Levi Strauss & Co.
January 12, 2015

Neil Bell, Levi Strauss & Co.’s Global Fabric Innovation Manager, says that if you want innovate, there’s no better place to do it than LS&Co. “We’ve been innovators for more than 150 years,” Bell recently told Unzipped. According to the textile technology guru, it is the “atmosphere of openness, no fear, and of giving people the ability to have freedom of thought and expression,” that drives LS&Co.’s success, as the company constantly pushes for new ways to use textile technology to benefit customers and the environment alike.

We asked Bell to recap some of the biggest breakthroughs in denim in 2014, an exercise that required the extreme forward-thinker to “rewind a little bit”—he typically works two years ahead. Below, a look back in time at some of the year’s biggest and best blue jean breakthroughs.

NEIL-BELL-INLINE1Neil Bell @indigomapper


“Stretch and recovery is all about making your jeans fit better and perform to a higher standard,” said Bell. Particularly in womenswear, manufacturers focused on fit, which equated to dynamic stretch and increased strength. Bell said this was achieved through blending together different fibers that improve stretch—what fabric technologists refer to as “the science of stretch.”

The continued popularity of form-fitting skinny jeans is one customer preference driving this innovation. Bell said the Levi’s RevelTM jean is a perfect product to embody this breakthrough, with dynamic body-shaping technology and four-way stretch. “It took us a long time to figure out how we were going to make a jean with very good recovery,” said Bell. “And as soon as we started telling the consumer that we made a jean that fits really well—boom! The market took off.”


Improving strength and durability in denim was another big focus of 2014 manufacturers. “This is the Dyneema story,” said Bell. “It is all about developing fabrics that have inherent strength.” Dyneema is a man-made fiber designed for ultimate durability, used for high-performance sports, industrial purposes, and even armor. When Dyneema constitutes a mere 4% of the fiber makeup of a pair of blue jeans, it increases their life by two-and-a-half times. That’s an innovation that benefits consumers and the environment alike.


Bell said that the boom in activewear has caused denim retailers in general to look towards using knit technology to create jeans, as customers look for soft and relaxed options in their denim wardrobe. “In 2014 we saw activewear and knit technology coming into denim.” This advance came from customer’s increasing desire for softness. “People were looking for a casual and relaxed jean,” said Bell. This softness, however, somewhat contradicts the strength and durability story, showing how two opposing trends can thrive in the same market.


Not only is the Levi’s CommuterTM jean monumental in supporting a modern urban lifestyle, one that saves energy and decreases pollution, but Bell said the idea of having water repellency on the surface of a jean was also a massive 2014 milestone.

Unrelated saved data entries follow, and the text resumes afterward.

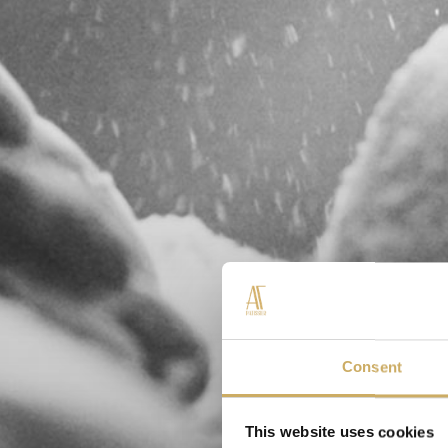
Consent
This website uses cookies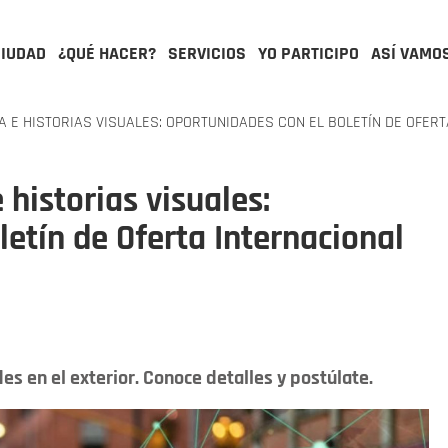
CIUDAD
¿QUÉ HACER?
SERVICIOS
YO PARTICIPO
ASÍ VAMO
A E HISTORIAS VISUALES: OPORTUNIDADES CON EL BOLETÍN DE OFER
 historias visuales:
letín de Oferta Internacional
s en el exterior. Conoce detalles y postúlate.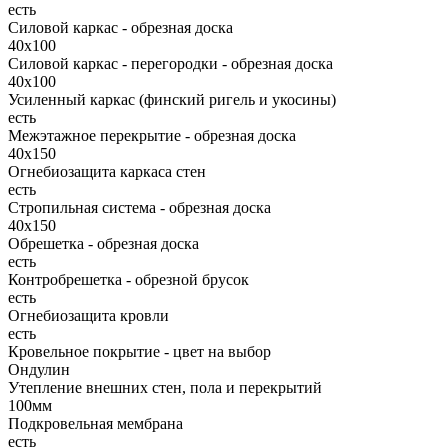
есть
Силовой каркас - обрезная доска
40х100
Силовой каркас - перегородки - обрезная доска
40х100
Усиленный каркас (финский ригель и укосины)
есть
Межэтажное перекрытие - обрезная доска
40х150
Огнебиозащита каркаса стен
есть
Стропильная система - обрезная доска
40х150
Обрешетка - обрезная доска
есть
Контробрешетка - обрезной брусок
есть
Огнебиозащита кровли
есть
Кровельное покрытие - цвет на выбор
Ондулин
Утепление внешних стен, пола и перекрытий
100мм
Подкровельная мембрана
есть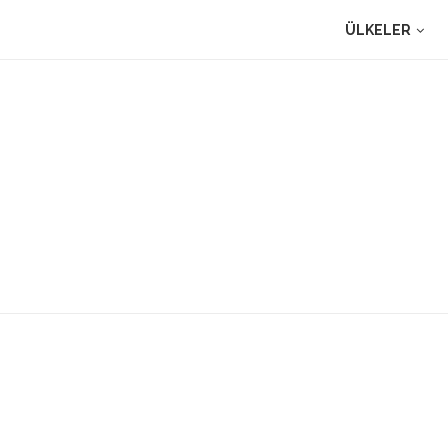
ÜLKELER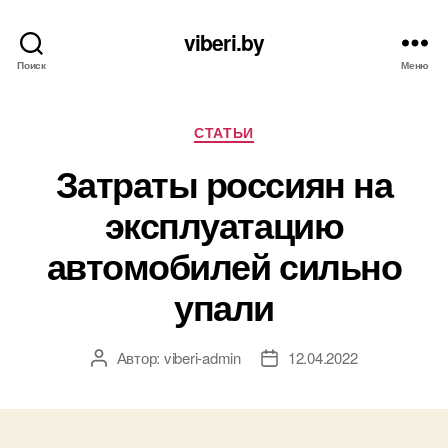
viberi.by
Поиск
Меню
Рубрики
СТАТЬИ
Затраты россиян на
эксплуатацию
автомобилей сильно
упали
Автор:
viberi-admin
12.04.2022
Автор
Дата
записи
записи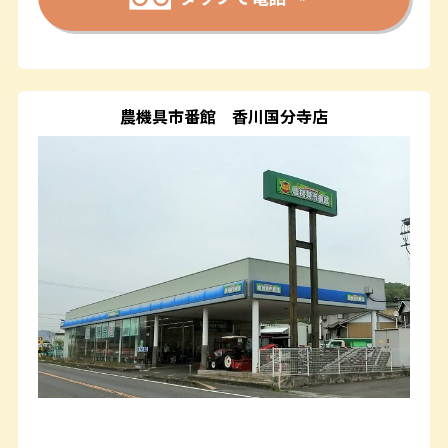
農機具市番館
香川国分寺店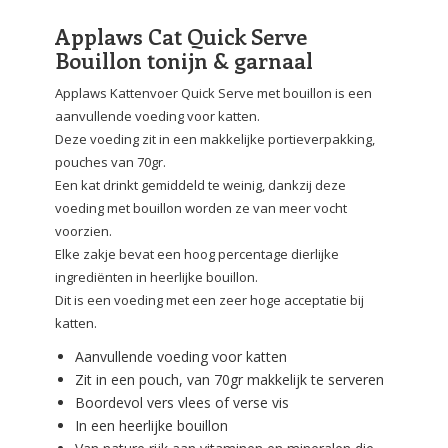
Applaws Cat Quick Serve
Bouillon tonijn & garnaal
Applaws Kattenvoer Quick Serve met bouillon is een
aanvullende voeding voor katten.
Deze voeding zit in een makkelijke portieverpakking,
pouches van 70gr.
Een kat drinkt gemiddeld te weinig, dankzij deze
voeding met bouillon worden ze van meer vocht
voorzien.
Elke zakje bevat een hoog percentage dierlijke
ingrediënten in heerlijke bouillon.
Dit is een voeding met een zeer hoge acceptatie bij
katten.
Aanvullende voeding voor katten
Zit in een pouch, van 70gr makkelijk te serveren
Boordevol vers vlees of verse vis
In een heerlijke bouillon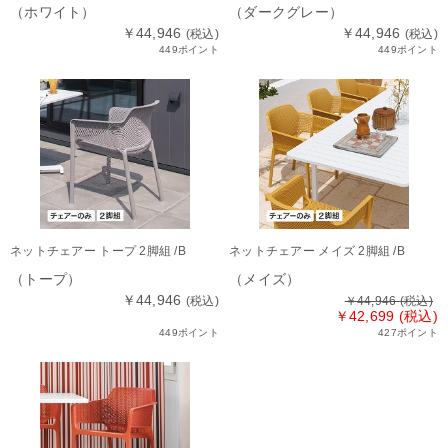
（ホワイト）
（ダークグレー）
￥44,946
￥44,946
(税込)
(税込)
449ポイント
449ポイント
ネットチェアー トープ 2脚組 /B
ネットチェアー メイズ 2脚組 /B
（トープ）
（メイズ）
￥44,946
(税込)
￥44,946
(税込)
￥42,699 (税込)
449ポイント
427ポイント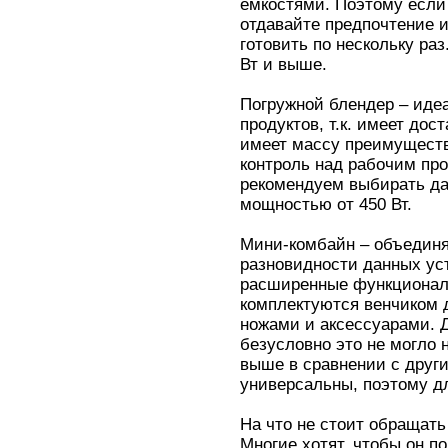
емкостями. Поэтому если
отдавайте предпочтение 
готовить по нескольку ра
Вт и выше.
Погружной блендер – иде
продуктов, т.к. имеет дос
имеет массу преимуществ
контроль над рабочим пр
рекомендуем выбирать д
мощностью от 450 Вт.
Мини-комбайн – объединя
разновидности данных ус
расширенные функционал
комплектуются венчиком 
ножами и аксессуарами. Д
безусловно это не могло н
выше в сравнении с друг
универсальны, поэтому д
На что не стоит обращат
Многие хотят, чтобы он п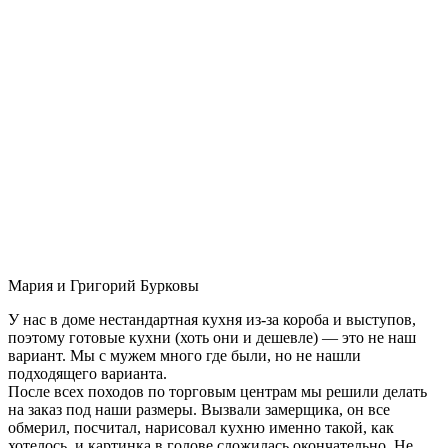
Мария и Григорий Бурковы
У нас в доме нестандартная кухня из-за короба и выступов,
поэтому готовые кухни (хоть они и дешевле) — это не наш
вариант. Мы с мужем много где были, но не нашли
подходящего варианта.
После всех походов по торговым центрам мы решили делать
на заказ под наши размеры. Вызвали замерщика, он все
обмерил, посчитал, нарисовал кухню именно такой, как
хотелось, и картинка в голове сложилась окончательно. Не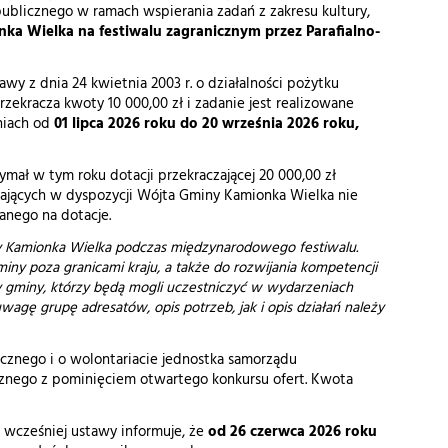
publicznego w ramach wspierania zadań z zakresu kultury,
a Wielka na festiwalu zagranicznym przez Parafialno-
awy z dnia 24 kwietnia 2003 r. o działalności pożytku
rzekracza kwoty 10 000,00 zł i zadanie jest realizowane
niach od
01 lipca 2026 roku do 20 września 2026 roku,
ymał w tym roku dotacji przekraczającej 20 000,00 zł
ostających w dyspozycji Wójta Gminy Kamionka Wielka nie
anego na dotacje.
ny Kamionka Wielka podczas międzynarodowego festiwalu.
miny poza granicami kraju, a także do rozwijania kompetencji
y gminy, którzy będą mogli uczestniczyć w wydarzeniach
wagę grupę adresatów, opis potrzeb, jak i opis działań należy
blicznego i o wolontariacie jednostka samorządu
icznego z pominięciem otwartego konkursu ofert. Kwota
 wcześniej ustawy informuje, że
od 26 czerwca 2026 roku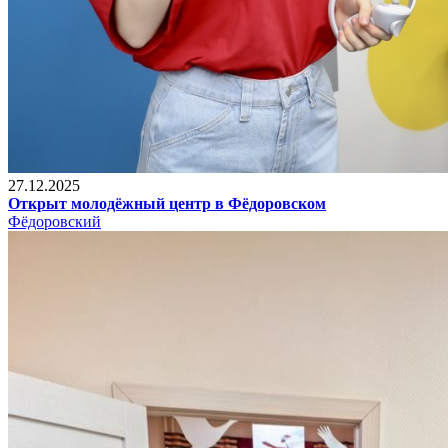
27.12.2025
Открыт молодёжный центр в Фёдоровском
Фёдоровский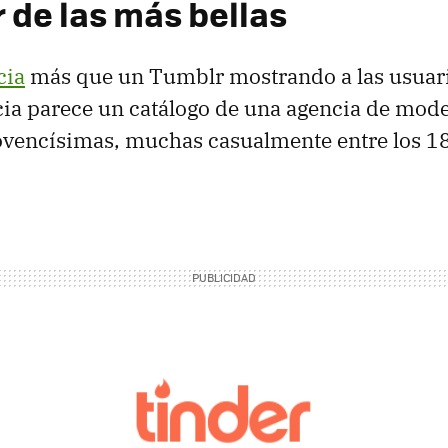
 de las más bellas
cia
más que un Tumblr mostrando a las usuari
ia parece un catálogo de una agencia de mode
ovencísimas, muchas casualmente entre los 18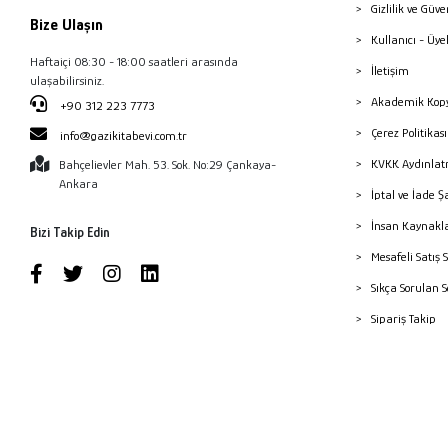
Gizlilik ve Güve
Bize Ulaşın
Kullanıcı - Üye
Haftaiçi 08:30 - 18:00 saatleri arasında
İletişim
ulaşabilirsiniz.
Akademik Kopy
+90 312 223 7773
Çerez Politika
info@gazikitabevi.com.tr
KVKK Aydınlat
Bahçelievler Mah. 53. Sok. No:29 Çankaya-
Ankara
İptal ve İade Ş
İnsan Kaynakl
Bizi Takip Edin
Mesafeli Satış 
Sıkça Sorulan 
Sipariş Takip
Havale Bildiri
Yayınevleri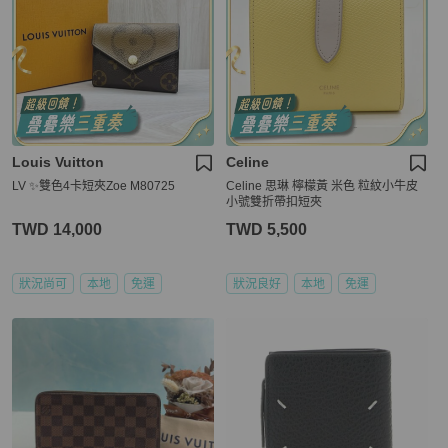
Louis Vuitton
Celine
LV ✨雙色4卡短夾Zoe M80725
Celine 思琳 檸檬黃 米色 粒紋小牛皮
小號雙折帶扣短夾
TWD 14,000
TWD 5,500
狀況尚可
本地
免運
狀況良好
本地
免運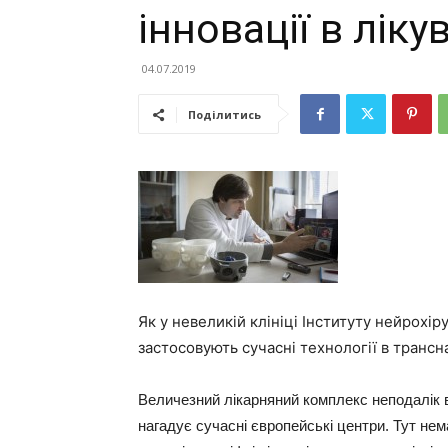
інновації в лік
04.07.2019
Поділитись
Як у невеликій клініці Інституту нейрохір
застосовують сучасні технології в трансна
Величезний лікарняний комплекс неподалік в
нагадує сучасні європейські центри. Тут нем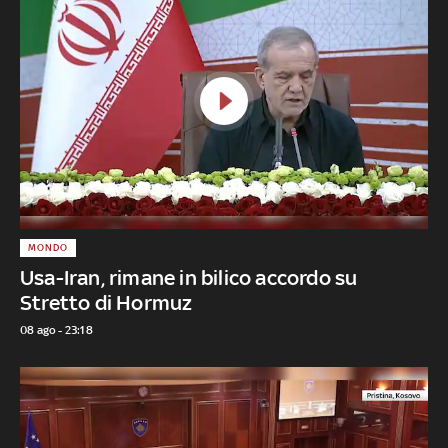
MONDO
Usa-Iran, rimane in bilico accordo su
Stretto di Hormuz
08 ago - 23:18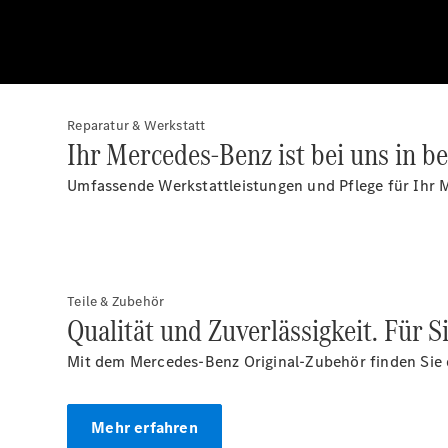
Reparatur & Werkstatt
Ihr Mercedes-Benz ist bei uns in b
Umfassende Werkstattleistungen und Pflege für Ihr 
Teile & Zubehör
Qualität und Zuverlässigkeit. Für S
Mit dem Mercedes-Benz Original-Zubehör finden Sie d
Mehr erfahren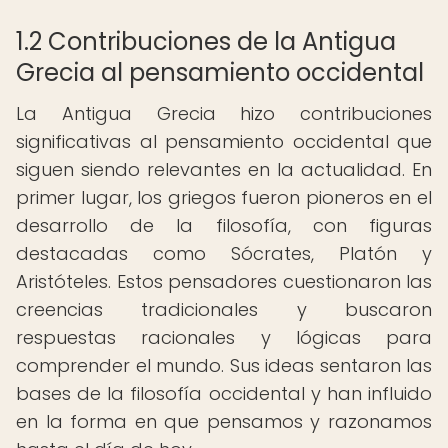
1.2 Contribuciones de la Antigua
Grecia al pensamiento occidental
La Antigua Grecia hizo contribuciones
significativas al pensamiento occidental que
siguen siendo relevantes en la actualidad. En
primer lugar, los griegos fueron pioneros en el
desarrollo de la filosofía, con figuras
destacadas como Sócrates, Platón y
Aristóteles. Estos pensadores cuestionaron las
creencias tradicionales y buscaron
respuestas racionales y lógicas para
comprender el mundo. Sus ideas sentaron las
bases de la filosofía occidental y han influido
en la forma en que pensamos y razonamos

Unzipped asked Bell, what drives these innovations? Is it the consumer’s needs or the technology he develops? Is it the rapid breakthroughs of the research institutes and fiber science companies that he works with—not to mention LS&Co.’s own Eureka Innovation Lab—or societal trends and consumer lifestyle?

According to Bell, the two forces are inextricably related. “The consumer is looking for technology,” he said. “They’re looking for stories and something exciting within their product. They expect us to provide that innovation. And here at LS&Co., we are always at the breakthrough point.” Needless to say, we can’t wait to see what 2015 has in store.